Le projet pour l’autonomisation des femmes et le dividende démographique au Sahel (SWEDD) illustre bien la manière dont nous mettons ces principes en pratique, en ciblant les adolescentes et leurs communautés dans des pays du Sahel en situation de FCV et dans les pays susceptibles de basculer dans la violence — du Mali au Tchad et du Cameroun à la Guinée. Il contribue à prolonger la scolarité des filles, améliorer la santé sexuelle et reproductive des adolescentes et leur donner les moyens de leur autonomie sociale et économique. Grâce à des initiatives innovantes comme les « clubs des époux », il sensibilise les hommes à l’importance du planning familial et au partage équitable des tâches au sein du foyer. Il intervient également aux côtés des responsables communautaires et religieux pour lutter contre la discrimination sexuelle, les violences faites aux femmes et les mariages d’enfants.
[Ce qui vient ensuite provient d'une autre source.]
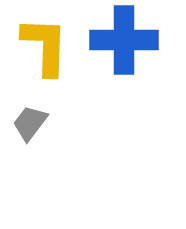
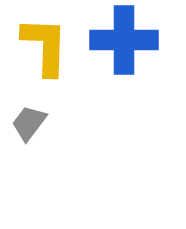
gray trapezoid: moved 1 px left
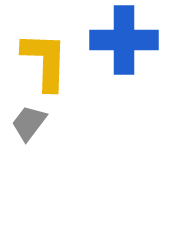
yellow L-shape: moved 15 px down
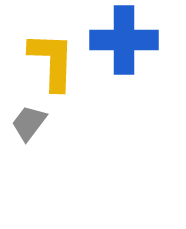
yellow L-shape: moved 7 px right
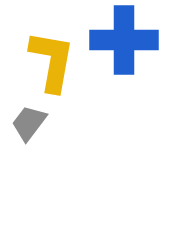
yellow L-shape: rotated 8 degrees clockwise
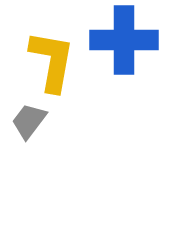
gray trapezoid: moved 2 px up
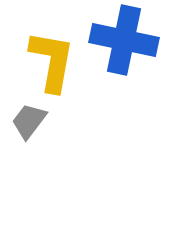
blue cross: rotated 12 degrees clockwise
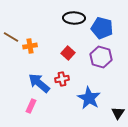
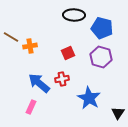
black ellipse: moved 3 px up
red square: rotated 24 degrees clockwise
pink rectangle: moved 1 px down
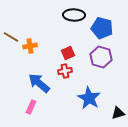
red cross: moved 3 px right, 8 px up
black triangle: rotated 40 degrees clockwise
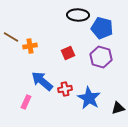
black ellipse: moved 4 px right
red cross: moved 18 px down
blue arrow: moved 3 px right, 2 px up
pink rectangle: moved 5 px left, 5 px up
black triangle: moved 5 px up
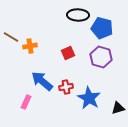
red cross: moved 1 px right, 2 px up
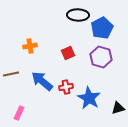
blue pentagon: rotated 30 degrees clockwise
brown line: moved 37 px down; rotated 42 degrees counterclockwise
pink rectangle: moved 7 px left, 11 px down
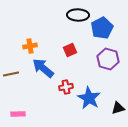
red square: moved 2 px right, 3 px up
purple hexagon: moved 7 px right, 2 px down
blue arrow: moved 1 px right, 13 px up
pink rectangle: moved 1 px left, 1 px down; rotated 64 degrees clockwise
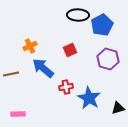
blue pentagon: moved 3 px up
orange cross: rotated 16 degrees counterclockwise
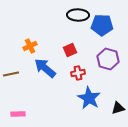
blue pentagon: rotated 30 degrees clockwise
blue arrow: moved 2 px right
red cross: moved 12 px right, 14 px up
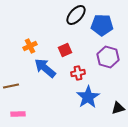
black ellipse: moved 2 px left; rotated 50 degrees counterclockwise
red square: moved 5 px left
purple hexagon: moved 2 px up
brown line: moved 12 px down
blue star: moved 1 px left, 1 px up; rotated 10 degrees clockwise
La participation égale des femmes à la vie économique et sociale est indispensable pour promouvoir la prévention et permettre aux sociétés de s’extraire des situations de fragilité. Les interventions aux côtés d’organisations féminines sont cruciales dans les contextes fragiles pour recueillir des éléments utiles à la conception et la mise en place de programmes sensibles aux questions de genre et de conflit. Ce rôle prend une résonance particulière dans le contexte de la riposte à la crise du coronavirus et du redémarrage des pays puisque nous savons que la participation active des femmes aux processus de construction de la paix et d’édification de l’État améliore considérablement les chances de renforcer la résilience et d’installer une paix durable . De fait, l’engagement actif des femmes dans les processus de paix accroît de 35 % la probabilité de voir les accords durer au moins 15 ans (a). Et pourtant, celles-ci continuent d’être sous-représentées dans les négociations, quand elles ne sont pas exclues.
Si nous voulons aider les pays à sortir de la crise liée au coronavirus et jeter les bases de sociétés plus inclusives, résilientes, pacifiques et prospères, nous devons impérativement investir dans les capacités d’expression et d’action des femmes et soutenir leur inclusion économique et sociale à part entière dans ces environnements particulièrement complexes.